In the earliest times of the mist were a pimitive lot who lived in tiny villages scattered across the valleys of Yunshan.  There were not great cities, no massive temples, no knowedge of an outside world.  But the mountains were dotted with ancient monasteries, and crisscrossed by a network of strange ancient roads that allow travel across Yunshan’s mountainous wilderness.  No one knows who built these timeless white roads, that seem uneffected by time and nature.  In those days, the people of the mist avoided them as taboo.

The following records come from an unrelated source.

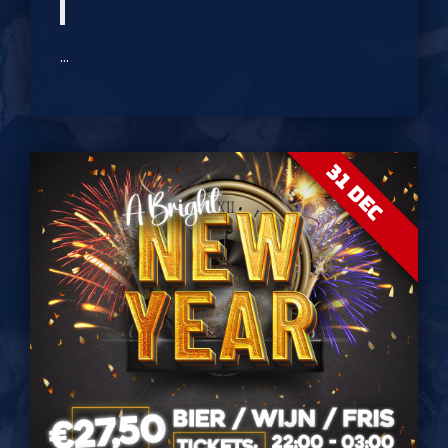
...
31 DEC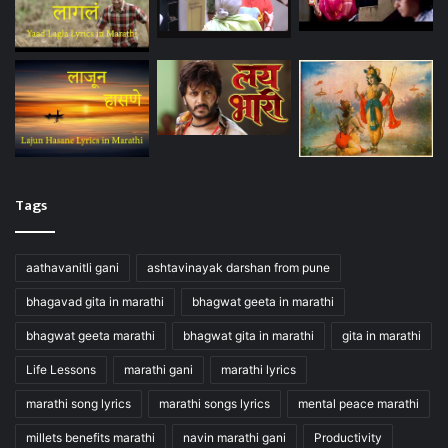
Tags
aathavanitli gani
ashtavinayak darshan from pune
bhagavad gita in marathi
bhagwat geeta in marathi
bhagwat geeta marathi
bhagwat gita in marathi
gita in marathi
Life Lessons
marathi gani
marathi lyrics
marathi song lyrics
marathi songs lyrics
mental peace marathi
millets benefits marathi
navin marathi gani
Productivity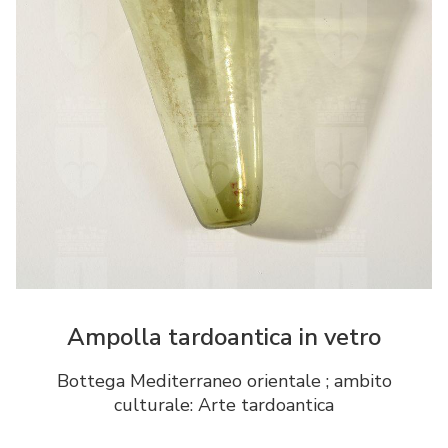
Ampolla tardoantica in vetro
Bottega Mediterraneo orientale ; ambito
culturale: Arte tardoantica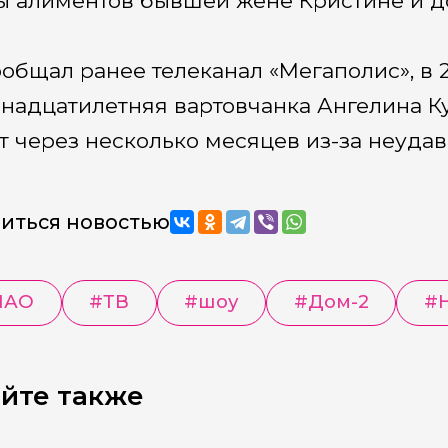
ы алиментов бывшей жене Кристине и д
ообщал ранее телеканал «Мегаполис», в 
надцатилетняя вартовчанка Ангелина К
т через несколько месяцев из-за неуда
иться новостью
МАО
#
ТВ
#
шоу
#
Дом-2
#
йте также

High in the mountains lived powerful spirits.  The early people of the mists did not understand these powerful masters, but they bowed down to them. They were called the Huizhou (hoy zow).  Some philosophers say they were the very same powerful spirtis that live in the wilderness of Yunsha today.  The Priests of the great temples claim they were powerful dragons, servants of Shang Ti himself that predated the creation of the gods.  Whatever they were, the mist people worshiped and served them, and the Huizhou became their distant masters.  Every year the Huizhou would pick the most worthy of the mist people from the different villages and take them away to their secluded monasteries to learn secret wisdoms and powerful martial arts.  The Huizhou, and their mist person servants became known as the Orders of Mingyu (bright Jade), or more simply, the Sacred Orders.

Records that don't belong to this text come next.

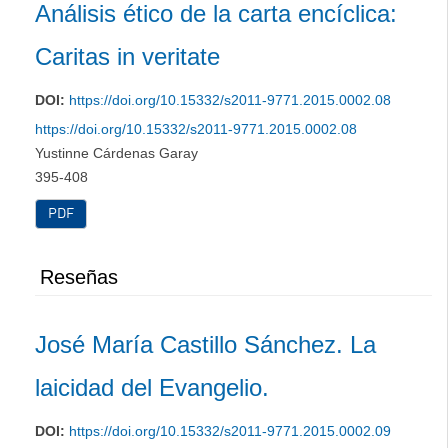
Análisis ético de la carta encíclica:
Caritas in veritate
DOI:
https://doi.org/10.15332/s2011-9771.2015.0002.08
https://doi.org/10.15332/s2011-9771.2015.0002.08
Yustinne Cárdenas Garay
395-408
PDF
Reseñas
José María Castillo Sánchez. La
laicidad del Evangelio.
DOI:
https://doi.org/10.15332/s2011-9771.2015.0002.09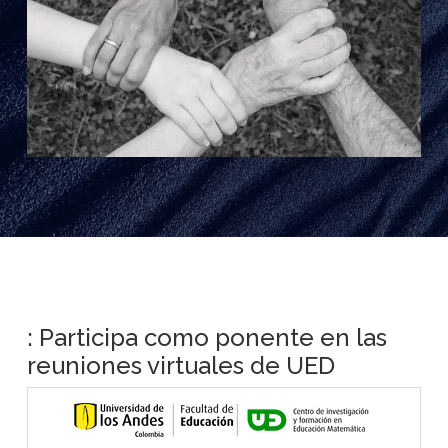
: Participa como ponente en las
reuniones virtuales de UED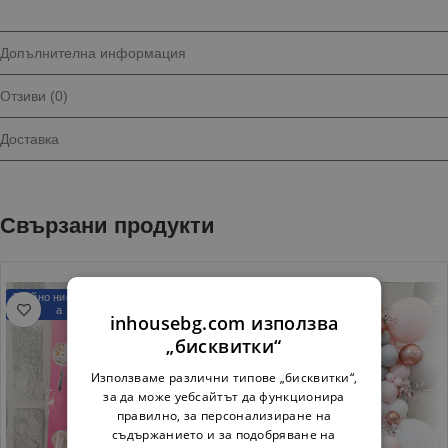
Допълнителна информация
Отзиви (0)
Доставка
Свързани продукти
Трайно ниска цен
Трайно ниска цен
а
а
inhousebg.com използва
„бисквитки“
Използваме различни типове „бисквитки“,
за да може уебсайтът да функционира
правилно, за персонализиране на
съдържанието и за подобряване на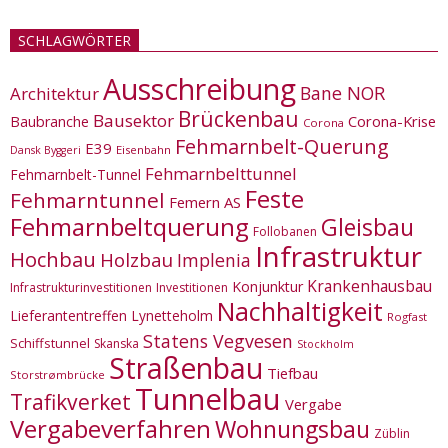
SCHLAGWÖRTER
Ausschreibung
Bane NOR
Architektur
Brückenbau
Bausektor
Corona-Krise
Baubranche
Corona
Fehmarnbelt-Querung
E39
Eisenbahn
Dansk Byggeri
Fehmarnbelttunnel
Fehmarnbelt-Tunnel
Feste
Fehmarntunnel
Femern AS
Fehmarnbeltquerung
Gleisbau
Follobanen
Infrastruktur
Hochbau
Holzbau
Implenia
Krankenhausbau
Konjunktur
Infrastrukturinvestitionen
Investitionen
Nachhaltigkeit
Lieferantentreffen
Lynetteholm
Rogfast
Statens Vegvesen
Schiffstunnel
Skanska
Stockholm
Straßenbau
Tiefbau
Storstrømbrücke
Tunnelbau
Trafikverket
Vergabe
Vergabeverfahren
Wohnungsbau
Züblin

Some legends portray the sacred orders as stern and strict, just as likely to punish the villages near them as reward them.  Some legends portray the sacred orders as fickle tricksters whose behavior seemed bizarre, until suddenly it made perfect sense and revealed that the orders possessed a supernatural wisdom and foresight.  In some legends, they are heroic protectors of the Mist People.  All the legends agree that the Orders of Mingyu were charged with very difficult and sacred duties, which forced them to remain distant from the world and bear a great spiritual burden.  The legends also agree that the Sacred orders were aloof.  They had very little contact with the mist people, and they stayed clear of the sacred points where their monasteries were built.  Mist people who were chosen by the Orders of Minyu forever left their families and former lives behind, to live a life of enlightenment among the spirits of the monasteries.

Somewhere along the way the Sacred Orders just faded from history.  Some speculate the wizards of the T’ien Ming destroyed them.  Some say they simply decided their time on the earth was done, and they quietly left Yunshan.  Most believe the Sacred Orders are gone, but some say those who guarded the most remote of the sacred points are still there, protecting their monasteries, waiting for a time when they will once again rise up to rule Yunshan.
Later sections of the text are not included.